Friday, July 15, 2011

I accept

My nerve conduction test hurt.
But not as bad as my head made me think it would. Surprise. Surprise. Results to follow in a couple weeks.

Moving on.

I read this, this morning written by a fabulous woman named Keiko Zoll. Her blog asks 'Do you accept your infertility'?

So do I?

Um. I'm not sure what I would be accepting.
Am I accepting that I am infertile? Am I accepting that I may never have a biological baby?

No.

I accept I am infertile...FOR NOW.

I accept that I have no control over my infertility or my endometriosis that may be causing infertility.

I accept that infertility has made me angry, bitter and resentful. More than I thought I could ever be.

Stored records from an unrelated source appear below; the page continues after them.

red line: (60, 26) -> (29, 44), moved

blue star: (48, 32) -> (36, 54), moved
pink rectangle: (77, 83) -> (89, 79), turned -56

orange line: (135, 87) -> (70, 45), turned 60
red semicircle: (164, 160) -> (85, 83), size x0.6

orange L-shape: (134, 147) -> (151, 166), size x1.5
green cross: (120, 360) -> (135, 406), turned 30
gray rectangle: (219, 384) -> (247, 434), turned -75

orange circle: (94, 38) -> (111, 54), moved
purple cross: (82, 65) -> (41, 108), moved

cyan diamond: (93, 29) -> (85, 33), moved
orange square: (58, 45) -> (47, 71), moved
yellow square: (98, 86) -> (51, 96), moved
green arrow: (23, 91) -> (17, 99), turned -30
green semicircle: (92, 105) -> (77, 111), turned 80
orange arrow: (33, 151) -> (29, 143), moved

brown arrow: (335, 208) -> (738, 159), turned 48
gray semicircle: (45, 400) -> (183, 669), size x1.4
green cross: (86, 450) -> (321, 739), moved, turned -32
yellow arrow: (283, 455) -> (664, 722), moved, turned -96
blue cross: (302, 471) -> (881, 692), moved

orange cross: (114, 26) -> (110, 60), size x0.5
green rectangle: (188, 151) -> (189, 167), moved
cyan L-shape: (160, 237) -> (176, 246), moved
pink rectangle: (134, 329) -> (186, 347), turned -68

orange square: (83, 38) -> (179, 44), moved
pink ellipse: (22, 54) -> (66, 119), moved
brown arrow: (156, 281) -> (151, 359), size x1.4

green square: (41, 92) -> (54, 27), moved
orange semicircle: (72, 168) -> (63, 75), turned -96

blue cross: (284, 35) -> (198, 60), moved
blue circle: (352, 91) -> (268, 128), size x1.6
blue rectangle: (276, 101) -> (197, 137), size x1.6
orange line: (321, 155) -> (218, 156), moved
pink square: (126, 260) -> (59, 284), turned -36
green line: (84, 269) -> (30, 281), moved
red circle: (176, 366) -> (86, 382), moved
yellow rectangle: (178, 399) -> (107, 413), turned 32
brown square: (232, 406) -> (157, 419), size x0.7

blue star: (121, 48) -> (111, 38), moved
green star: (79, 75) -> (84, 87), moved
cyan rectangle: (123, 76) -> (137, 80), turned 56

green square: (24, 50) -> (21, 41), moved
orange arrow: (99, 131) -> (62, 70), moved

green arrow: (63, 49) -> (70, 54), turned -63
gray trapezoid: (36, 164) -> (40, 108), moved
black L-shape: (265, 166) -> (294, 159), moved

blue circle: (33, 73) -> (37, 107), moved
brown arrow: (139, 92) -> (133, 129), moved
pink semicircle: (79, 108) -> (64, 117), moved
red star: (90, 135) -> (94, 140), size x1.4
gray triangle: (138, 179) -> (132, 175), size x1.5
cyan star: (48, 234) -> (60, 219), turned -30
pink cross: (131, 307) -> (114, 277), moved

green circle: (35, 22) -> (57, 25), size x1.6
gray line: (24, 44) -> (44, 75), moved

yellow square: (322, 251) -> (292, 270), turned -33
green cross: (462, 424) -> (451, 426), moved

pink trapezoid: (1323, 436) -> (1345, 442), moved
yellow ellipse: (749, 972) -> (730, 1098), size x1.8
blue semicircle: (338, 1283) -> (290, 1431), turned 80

I accept that infertility has made me hurt in a way I have never thought my heart could take (and I've had quite a few painful experiences).

I accept that infertility is lonely.

I accept that infertility is cruel.


I accept that infertility has brought My Love and I closer in the most precious way ever.


I accept that infertility has shown me love I never would've seen before or felt before or accepted before.

I accept that infertility is teaching me patience.

I accept that infertility is making me stronger.

I accept that infertility is teaching me not to quit.

I accept that amongst all the dark and scary...there is beauty and light.